Team Cymru Security Workshop (21 – 22 Nov@Cyberport)

Banner - Yeam Cymru Cybersecurity Workshop

Team Cymru Security Workshop – Understanding, Identifying and Investigating Malicious Internet Activity through Malware Analysis (21 – 22 Nov@Cyberport)

Date:	21 – 22 Nov 2013 (2 days workshop)
Time:	9:30am – 5pm
Venue:	Training Theatre, CYBERPORT 3 (CORE F), CYBERPORT
Language:	English
Fee:	$2800 (Normal Price); $2380 (ISOC HK members rate) (Seats are reserved upon receipt of payment and are limited to a “first come first served” basis. Max. Capacity is 20.)

Registration: Click Here

Trainer

Cecil Goldstein, Training Practice Manager, Team Cymru.

Cecil is Team Cymru’s Training Practice Manger. Based in Sydney Australia, Cecil is responsible for the development and implementation of Team Cymru’s training program with particular emphasis on the developing world. In this respect Cecil has delivered training extensively throughout Asia and Africa and is currently working on a number of major security training initiatives.

Cecil was previously the Training Manager at APNIC, the Regional Internet Registry for the Asia Pacific region and before that was a lecturer in the Faculty of Information Technology at the Queensland University of Technology, focusing particularly on internetworking subjects.

He has been involved in Internet training and support from the initial AARNET (Internet) days in Australia and co-authored the first guide to using the Internet in Australia, “Getting the Most out of AARNet”.

He has strong passions about keeping the Internet safe, free and working as well as strengthening its accessibility and usability in the developing world.

TRAINING SUMMARY

I. Botnet Creation, Operation and Observation

Creating, expanding, controlling, using and observing actual botnets in operation
Browser Exploit Kits – Blackhole
Zeus – credential theft and building a backdoor
DirtJumper – Ddos bottnet
Observing and identifying the botnet

II. Malware Analysis

In this component methods for both static and dynamic analysis will be considered and relevant tools for malware analysis employed. Tools, including Volatility, IDA Pro, Ollydbg and Sandboxie will be demonstrated

III. Network Forensics Using Netflow and Pcap Traffic Analysis

In this section participants will consider how Netflow and Internet traffic analysis can be used in a forensic examination of malicious activity on the Internet. The nature of network flows, what they are, how they are generated and collected and how they can be analysed will be discussed.

OUTLINE

This workshop will focus on understanding the operation and nature of malicious Internet activity by following the life cycle of a piece of malware including its creation and use in compromising a target victim machine, making that victim part of a botnet, the operation and use of that botnet, the observation and identification of the malware, its capture, exfiltration and subsequent analysis.

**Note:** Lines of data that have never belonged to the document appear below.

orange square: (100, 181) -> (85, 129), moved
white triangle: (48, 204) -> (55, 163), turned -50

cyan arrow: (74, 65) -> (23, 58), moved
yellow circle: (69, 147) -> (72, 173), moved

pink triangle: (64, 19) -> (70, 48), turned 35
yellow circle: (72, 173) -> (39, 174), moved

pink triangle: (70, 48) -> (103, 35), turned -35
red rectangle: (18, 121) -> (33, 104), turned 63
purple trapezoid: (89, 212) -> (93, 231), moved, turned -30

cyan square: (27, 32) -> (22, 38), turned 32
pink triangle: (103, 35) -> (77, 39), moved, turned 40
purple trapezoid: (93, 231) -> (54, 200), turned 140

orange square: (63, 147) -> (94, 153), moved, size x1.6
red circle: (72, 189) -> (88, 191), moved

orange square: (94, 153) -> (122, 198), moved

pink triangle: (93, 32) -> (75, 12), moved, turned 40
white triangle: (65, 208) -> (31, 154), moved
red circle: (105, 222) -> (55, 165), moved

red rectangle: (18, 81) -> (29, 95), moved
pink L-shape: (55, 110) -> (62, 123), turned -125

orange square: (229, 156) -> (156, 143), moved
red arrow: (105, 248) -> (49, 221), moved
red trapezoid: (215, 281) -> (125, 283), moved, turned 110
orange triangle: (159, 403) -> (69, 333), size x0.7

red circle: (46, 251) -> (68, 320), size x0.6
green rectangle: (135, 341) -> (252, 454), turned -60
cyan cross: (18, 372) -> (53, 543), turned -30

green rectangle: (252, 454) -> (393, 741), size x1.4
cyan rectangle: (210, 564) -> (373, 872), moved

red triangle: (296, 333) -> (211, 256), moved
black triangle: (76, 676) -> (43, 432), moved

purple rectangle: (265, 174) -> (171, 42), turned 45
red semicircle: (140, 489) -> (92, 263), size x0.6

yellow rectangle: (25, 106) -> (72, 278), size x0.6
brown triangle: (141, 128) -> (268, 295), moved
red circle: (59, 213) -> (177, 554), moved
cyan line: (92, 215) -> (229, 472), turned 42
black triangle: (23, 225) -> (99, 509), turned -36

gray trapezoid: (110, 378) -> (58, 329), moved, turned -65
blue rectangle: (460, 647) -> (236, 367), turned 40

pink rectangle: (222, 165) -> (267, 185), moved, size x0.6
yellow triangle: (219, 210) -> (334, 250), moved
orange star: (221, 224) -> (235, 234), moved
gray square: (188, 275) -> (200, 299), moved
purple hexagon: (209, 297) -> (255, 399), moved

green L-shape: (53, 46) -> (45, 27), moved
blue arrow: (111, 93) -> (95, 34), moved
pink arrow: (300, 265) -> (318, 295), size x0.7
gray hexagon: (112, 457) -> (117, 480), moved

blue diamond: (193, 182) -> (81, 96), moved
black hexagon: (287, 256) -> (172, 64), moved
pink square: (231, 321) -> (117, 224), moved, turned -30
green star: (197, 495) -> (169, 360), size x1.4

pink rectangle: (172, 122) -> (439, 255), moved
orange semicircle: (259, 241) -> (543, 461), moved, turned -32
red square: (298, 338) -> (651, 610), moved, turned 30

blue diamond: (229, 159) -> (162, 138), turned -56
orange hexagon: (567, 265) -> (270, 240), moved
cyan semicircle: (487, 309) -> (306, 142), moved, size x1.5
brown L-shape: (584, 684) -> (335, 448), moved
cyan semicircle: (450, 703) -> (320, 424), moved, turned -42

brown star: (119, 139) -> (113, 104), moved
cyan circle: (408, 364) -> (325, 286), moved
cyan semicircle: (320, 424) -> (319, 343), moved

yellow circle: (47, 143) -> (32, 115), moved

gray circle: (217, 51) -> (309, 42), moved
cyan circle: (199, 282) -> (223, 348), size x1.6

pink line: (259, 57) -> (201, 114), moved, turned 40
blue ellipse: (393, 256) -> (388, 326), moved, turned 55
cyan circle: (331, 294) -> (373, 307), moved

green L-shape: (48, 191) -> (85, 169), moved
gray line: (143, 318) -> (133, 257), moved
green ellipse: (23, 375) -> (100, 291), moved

In the analysis, host-based processes will be used to identify and locate the malware and on examining how this can provide clues and information to assist in tracking a botnet through network based analysis.
Malware analysis in general will be discussed and both static and dynamic processes will be demonstrated.

To conduct an Internet forensic examination, participants will capture the traffic generated by the activities conducted in part I and will be able to examine this traffic using both pcaps and flows to observe, identify and forensically analyse the traffic, and so relate the results of the analysis with the operations they initially conducted with the botnet.
These exercises will be conducted on virtual machines.